───── EXERCISE INPUTS ─────

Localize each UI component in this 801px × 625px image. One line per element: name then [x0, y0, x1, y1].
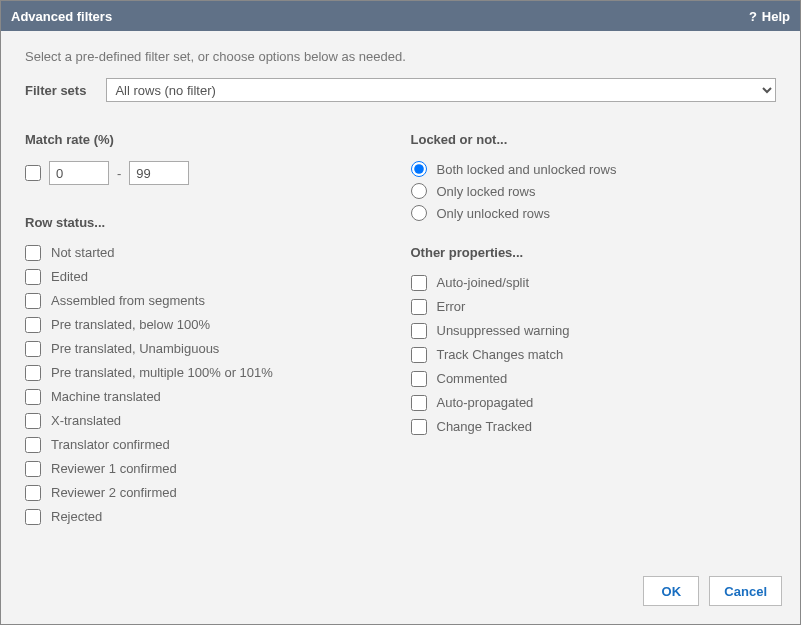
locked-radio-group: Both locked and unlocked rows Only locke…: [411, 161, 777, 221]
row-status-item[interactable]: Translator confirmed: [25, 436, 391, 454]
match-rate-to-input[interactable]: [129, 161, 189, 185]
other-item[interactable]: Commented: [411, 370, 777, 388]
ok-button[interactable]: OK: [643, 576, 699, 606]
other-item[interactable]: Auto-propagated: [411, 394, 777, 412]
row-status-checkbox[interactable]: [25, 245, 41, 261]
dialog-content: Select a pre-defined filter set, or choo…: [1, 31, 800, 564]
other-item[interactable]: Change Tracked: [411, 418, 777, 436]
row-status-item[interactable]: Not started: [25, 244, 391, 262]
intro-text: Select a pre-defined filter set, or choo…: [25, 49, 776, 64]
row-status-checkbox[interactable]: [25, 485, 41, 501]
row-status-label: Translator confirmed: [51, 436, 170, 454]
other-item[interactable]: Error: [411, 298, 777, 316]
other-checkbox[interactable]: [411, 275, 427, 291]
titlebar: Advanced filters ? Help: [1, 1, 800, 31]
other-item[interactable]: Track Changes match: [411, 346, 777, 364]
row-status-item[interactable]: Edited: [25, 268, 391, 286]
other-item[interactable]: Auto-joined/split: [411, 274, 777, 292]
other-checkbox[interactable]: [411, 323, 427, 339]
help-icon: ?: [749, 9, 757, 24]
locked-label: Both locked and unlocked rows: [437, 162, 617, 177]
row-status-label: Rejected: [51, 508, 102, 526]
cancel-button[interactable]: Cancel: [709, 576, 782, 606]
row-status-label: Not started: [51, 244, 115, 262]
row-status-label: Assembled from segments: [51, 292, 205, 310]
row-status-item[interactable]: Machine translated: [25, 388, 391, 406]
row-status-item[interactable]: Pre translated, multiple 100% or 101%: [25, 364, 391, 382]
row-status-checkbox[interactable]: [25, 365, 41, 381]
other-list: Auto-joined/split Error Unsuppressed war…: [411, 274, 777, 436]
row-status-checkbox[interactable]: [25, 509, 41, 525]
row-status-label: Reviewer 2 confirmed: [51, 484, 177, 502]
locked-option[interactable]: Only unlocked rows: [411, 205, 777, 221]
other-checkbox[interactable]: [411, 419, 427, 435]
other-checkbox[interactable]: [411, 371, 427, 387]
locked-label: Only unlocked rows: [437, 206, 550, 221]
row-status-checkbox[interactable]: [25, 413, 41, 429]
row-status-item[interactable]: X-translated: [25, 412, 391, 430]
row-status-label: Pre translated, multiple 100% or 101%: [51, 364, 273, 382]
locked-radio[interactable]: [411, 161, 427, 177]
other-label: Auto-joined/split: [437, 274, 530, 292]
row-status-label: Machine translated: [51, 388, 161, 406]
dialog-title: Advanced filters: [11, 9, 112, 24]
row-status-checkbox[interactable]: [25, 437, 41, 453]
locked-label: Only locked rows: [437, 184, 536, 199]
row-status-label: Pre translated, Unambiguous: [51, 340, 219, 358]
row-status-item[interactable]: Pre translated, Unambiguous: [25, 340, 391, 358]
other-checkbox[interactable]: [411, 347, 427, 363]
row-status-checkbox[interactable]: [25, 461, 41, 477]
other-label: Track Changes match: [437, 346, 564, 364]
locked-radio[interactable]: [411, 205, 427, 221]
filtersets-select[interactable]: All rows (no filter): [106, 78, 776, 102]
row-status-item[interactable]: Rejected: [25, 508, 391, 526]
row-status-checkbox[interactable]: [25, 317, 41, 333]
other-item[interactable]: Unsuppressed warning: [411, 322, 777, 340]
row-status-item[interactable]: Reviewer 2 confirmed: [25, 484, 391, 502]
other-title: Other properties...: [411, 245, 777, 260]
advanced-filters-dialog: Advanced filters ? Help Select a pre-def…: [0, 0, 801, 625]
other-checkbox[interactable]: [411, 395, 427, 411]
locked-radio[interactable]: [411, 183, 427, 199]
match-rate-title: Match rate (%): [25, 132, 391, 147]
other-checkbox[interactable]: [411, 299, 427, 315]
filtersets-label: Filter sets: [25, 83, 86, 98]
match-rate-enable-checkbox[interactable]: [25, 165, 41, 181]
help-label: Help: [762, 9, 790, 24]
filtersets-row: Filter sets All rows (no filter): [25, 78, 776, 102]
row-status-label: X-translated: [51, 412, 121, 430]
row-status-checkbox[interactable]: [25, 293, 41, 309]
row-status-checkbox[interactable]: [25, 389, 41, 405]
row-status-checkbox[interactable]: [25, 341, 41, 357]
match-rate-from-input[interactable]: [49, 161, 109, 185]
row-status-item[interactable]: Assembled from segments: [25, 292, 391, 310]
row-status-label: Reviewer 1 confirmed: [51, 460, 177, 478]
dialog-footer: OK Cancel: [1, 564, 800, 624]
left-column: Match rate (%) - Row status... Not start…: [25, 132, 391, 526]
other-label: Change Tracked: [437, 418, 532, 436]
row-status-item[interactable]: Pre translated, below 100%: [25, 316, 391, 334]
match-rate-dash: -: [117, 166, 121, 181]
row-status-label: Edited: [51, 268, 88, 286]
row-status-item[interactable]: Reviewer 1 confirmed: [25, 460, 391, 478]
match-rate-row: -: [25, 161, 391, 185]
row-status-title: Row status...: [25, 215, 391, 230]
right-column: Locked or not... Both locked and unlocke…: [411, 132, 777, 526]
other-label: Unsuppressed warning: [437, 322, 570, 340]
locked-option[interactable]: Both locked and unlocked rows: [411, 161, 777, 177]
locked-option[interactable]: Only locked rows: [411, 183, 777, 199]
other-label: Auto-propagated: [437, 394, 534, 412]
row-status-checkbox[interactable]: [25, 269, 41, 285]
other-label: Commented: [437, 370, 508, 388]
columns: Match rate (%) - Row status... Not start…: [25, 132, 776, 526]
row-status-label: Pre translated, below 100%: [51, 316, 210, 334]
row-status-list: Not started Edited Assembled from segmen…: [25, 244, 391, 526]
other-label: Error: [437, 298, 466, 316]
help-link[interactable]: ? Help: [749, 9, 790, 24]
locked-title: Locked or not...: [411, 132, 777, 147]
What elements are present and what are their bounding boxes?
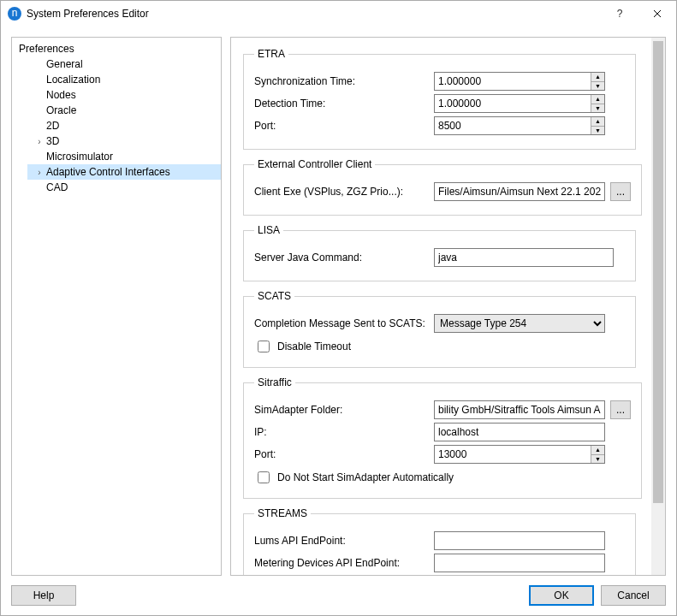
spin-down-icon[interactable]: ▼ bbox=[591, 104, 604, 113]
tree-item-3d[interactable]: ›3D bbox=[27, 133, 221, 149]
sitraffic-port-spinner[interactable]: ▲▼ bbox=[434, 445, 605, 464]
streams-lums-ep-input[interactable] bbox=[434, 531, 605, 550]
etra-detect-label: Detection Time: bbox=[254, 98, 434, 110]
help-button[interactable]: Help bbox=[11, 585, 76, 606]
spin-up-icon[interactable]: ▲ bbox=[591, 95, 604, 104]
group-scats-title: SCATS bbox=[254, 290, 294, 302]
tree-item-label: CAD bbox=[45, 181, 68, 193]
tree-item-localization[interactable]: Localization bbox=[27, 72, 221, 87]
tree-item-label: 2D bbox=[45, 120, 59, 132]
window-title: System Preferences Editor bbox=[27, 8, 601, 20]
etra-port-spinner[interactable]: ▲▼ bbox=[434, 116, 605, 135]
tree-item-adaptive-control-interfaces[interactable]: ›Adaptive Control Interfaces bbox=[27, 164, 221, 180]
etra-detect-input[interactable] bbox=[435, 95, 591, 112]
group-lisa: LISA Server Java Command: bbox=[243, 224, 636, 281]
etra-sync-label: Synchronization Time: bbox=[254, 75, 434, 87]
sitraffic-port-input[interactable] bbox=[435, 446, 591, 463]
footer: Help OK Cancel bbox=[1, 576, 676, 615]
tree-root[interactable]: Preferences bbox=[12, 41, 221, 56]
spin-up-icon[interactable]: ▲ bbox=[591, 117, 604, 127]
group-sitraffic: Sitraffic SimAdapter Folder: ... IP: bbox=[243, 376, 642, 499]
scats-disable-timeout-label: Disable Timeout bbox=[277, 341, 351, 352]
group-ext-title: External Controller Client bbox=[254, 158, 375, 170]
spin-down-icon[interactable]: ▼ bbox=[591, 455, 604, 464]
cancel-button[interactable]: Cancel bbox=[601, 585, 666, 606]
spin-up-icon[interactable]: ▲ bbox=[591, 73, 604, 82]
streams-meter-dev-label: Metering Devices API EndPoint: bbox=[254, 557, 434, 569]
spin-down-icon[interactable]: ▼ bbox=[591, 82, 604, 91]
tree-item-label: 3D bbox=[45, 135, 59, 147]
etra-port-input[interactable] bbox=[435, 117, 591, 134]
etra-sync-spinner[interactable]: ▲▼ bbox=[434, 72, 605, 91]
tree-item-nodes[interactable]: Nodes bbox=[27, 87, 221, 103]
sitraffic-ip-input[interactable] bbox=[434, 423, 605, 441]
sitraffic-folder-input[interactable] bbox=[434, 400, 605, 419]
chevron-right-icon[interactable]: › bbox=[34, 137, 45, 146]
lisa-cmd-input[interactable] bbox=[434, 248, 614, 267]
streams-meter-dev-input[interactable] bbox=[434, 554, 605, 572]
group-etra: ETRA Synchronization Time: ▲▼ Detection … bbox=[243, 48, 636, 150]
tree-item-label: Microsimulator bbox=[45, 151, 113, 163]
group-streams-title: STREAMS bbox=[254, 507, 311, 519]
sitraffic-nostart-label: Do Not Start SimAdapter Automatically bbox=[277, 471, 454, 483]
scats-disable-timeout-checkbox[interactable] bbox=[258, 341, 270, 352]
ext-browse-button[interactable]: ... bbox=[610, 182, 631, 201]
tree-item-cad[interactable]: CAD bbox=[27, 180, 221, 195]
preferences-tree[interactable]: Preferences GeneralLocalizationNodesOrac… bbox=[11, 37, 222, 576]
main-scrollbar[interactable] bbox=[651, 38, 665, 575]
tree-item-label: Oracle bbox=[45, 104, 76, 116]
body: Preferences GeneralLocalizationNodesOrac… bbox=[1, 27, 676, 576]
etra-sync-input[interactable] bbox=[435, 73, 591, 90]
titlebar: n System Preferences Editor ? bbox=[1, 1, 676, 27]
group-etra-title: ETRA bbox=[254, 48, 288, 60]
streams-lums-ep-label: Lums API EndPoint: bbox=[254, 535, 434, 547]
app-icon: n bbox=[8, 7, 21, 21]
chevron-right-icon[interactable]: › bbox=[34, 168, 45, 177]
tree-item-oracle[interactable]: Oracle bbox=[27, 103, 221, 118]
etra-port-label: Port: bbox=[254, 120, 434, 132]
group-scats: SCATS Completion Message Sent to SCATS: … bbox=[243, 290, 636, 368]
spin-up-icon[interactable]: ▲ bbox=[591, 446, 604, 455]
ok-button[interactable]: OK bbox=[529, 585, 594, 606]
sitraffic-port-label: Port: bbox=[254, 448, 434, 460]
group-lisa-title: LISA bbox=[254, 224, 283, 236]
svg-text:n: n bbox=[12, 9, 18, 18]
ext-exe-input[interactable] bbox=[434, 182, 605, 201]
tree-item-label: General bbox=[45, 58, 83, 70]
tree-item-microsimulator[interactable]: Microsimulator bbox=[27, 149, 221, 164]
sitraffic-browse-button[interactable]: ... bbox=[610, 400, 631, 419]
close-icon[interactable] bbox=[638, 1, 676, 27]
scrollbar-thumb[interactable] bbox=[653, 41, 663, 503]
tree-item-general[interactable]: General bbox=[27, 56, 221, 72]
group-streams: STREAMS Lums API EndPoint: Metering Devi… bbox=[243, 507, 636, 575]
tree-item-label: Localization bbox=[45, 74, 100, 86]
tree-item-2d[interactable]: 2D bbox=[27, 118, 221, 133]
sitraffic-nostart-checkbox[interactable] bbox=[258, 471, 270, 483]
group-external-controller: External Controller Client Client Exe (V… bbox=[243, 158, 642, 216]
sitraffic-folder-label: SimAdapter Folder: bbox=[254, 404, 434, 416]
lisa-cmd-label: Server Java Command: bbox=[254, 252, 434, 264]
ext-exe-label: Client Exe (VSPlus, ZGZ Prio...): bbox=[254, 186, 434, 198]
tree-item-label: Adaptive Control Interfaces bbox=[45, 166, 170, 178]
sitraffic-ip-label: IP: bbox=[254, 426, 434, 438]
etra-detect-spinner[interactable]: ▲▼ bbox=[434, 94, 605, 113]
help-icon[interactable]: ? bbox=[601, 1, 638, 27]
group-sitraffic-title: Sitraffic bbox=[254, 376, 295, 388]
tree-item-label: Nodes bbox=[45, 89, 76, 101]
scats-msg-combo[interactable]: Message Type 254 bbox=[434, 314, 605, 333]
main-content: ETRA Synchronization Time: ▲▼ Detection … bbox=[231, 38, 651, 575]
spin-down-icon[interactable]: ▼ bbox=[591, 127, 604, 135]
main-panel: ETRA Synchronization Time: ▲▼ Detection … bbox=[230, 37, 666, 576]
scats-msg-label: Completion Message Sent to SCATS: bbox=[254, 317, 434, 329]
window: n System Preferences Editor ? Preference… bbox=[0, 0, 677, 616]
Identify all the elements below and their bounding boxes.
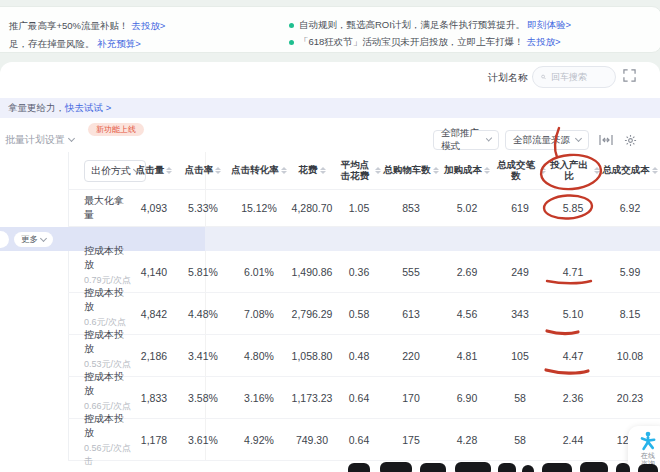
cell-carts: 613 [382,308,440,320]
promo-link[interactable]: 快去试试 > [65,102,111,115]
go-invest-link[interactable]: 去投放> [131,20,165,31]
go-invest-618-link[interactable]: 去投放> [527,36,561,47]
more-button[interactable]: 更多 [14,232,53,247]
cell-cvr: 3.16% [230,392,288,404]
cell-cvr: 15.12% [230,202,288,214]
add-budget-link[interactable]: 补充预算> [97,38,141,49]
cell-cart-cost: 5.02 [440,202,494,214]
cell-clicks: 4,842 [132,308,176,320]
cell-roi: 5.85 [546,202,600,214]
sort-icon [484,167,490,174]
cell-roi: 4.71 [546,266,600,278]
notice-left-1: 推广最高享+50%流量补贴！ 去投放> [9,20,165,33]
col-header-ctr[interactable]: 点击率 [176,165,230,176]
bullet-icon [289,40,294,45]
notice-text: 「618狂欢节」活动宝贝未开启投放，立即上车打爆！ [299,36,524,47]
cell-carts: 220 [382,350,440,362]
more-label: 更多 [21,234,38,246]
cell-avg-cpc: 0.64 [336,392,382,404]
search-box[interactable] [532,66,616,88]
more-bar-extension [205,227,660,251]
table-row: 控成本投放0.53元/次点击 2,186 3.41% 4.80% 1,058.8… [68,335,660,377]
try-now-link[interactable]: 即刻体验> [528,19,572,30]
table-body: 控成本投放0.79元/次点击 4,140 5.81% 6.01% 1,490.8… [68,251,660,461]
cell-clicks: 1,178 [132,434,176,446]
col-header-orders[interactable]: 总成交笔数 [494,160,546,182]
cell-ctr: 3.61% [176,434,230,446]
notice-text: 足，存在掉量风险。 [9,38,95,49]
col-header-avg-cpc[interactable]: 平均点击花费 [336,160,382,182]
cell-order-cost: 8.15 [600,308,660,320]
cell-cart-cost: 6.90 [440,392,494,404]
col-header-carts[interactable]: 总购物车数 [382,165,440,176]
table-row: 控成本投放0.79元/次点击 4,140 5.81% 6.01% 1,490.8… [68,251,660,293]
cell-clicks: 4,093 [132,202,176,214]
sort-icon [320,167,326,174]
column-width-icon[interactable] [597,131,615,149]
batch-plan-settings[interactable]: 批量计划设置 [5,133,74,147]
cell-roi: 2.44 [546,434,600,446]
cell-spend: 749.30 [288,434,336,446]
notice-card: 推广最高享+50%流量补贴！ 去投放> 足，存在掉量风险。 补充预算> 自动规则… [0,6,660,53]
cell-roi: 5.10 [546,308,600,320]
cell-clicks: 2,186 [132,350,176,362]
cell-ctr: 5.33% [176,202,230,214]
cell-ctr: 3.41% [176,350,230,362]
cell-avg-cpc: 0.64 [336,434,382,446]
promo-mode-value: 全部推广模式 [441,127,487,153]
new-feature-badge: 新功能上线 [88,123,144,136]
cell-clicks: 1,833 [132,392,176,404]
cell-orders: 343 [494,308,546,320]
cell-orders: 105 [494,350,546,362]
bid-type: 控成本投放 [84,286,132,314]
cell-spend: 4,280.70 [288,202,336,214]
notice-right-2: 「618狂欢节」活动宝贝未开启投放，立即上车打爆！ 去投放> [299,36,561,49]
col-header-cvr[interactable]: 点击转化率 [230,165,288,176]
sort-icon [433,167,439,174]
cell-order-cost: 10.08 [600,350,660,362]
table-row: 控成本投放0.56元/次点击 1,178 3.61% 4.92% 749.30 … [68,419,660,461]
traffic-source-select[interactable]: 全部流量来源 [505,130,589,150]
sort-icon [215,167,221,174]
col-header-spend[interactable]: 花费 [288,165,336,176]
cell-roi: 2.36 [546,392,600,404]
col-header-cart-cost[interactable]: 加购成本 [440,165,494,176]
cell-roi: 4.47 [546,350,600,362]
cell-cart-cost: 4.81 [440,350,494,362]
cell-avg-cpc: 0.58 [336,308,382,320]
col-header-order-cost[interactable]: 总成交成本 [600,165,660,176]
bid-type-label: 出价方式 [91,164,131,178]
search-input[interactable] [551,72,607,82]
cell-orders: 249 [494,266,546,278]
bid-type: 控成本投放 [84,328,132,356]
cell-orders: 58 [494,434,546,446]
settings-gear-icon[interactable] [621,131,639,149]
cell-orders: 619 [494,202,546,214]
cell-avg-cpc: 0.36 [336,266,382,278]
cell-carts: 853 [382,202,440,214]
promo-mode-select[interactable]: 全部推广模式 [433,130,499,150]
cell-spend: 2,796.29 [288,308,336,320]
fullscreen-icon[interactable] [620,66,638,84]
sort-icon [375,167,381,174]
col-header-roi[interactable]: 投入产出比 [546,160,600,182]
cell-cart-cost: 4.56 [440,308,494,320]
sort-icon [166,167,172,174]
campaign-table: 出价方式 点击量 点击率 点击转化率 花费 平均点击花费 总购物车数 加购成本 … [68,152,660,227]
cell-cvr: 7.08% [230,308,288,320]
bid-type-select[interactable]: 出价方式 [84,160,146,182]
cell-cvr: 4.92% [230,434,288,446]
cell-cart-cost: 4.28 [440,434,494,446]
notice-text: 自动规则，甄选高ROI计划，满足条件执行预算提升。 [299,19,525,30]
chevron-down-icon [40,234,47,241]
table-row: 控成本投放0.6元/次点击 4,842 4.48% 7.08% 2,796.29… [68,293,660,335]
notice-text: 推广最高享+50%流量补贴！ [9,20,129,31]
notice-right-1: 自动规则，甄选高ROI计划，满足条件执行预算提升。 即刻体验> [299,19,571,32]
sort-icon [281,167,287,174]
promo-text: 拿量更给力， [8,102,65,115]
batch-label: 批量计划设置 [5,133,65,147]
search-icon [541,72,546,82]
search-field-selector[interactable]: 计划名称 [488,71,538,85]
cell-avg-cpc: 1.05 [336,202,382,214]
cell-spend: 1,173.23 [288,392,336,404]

─────

- _EXERCISE REQUIREMENTS_: Count of lines that include "Command" in the records above: write that value only.

- _SOLUTION_: 2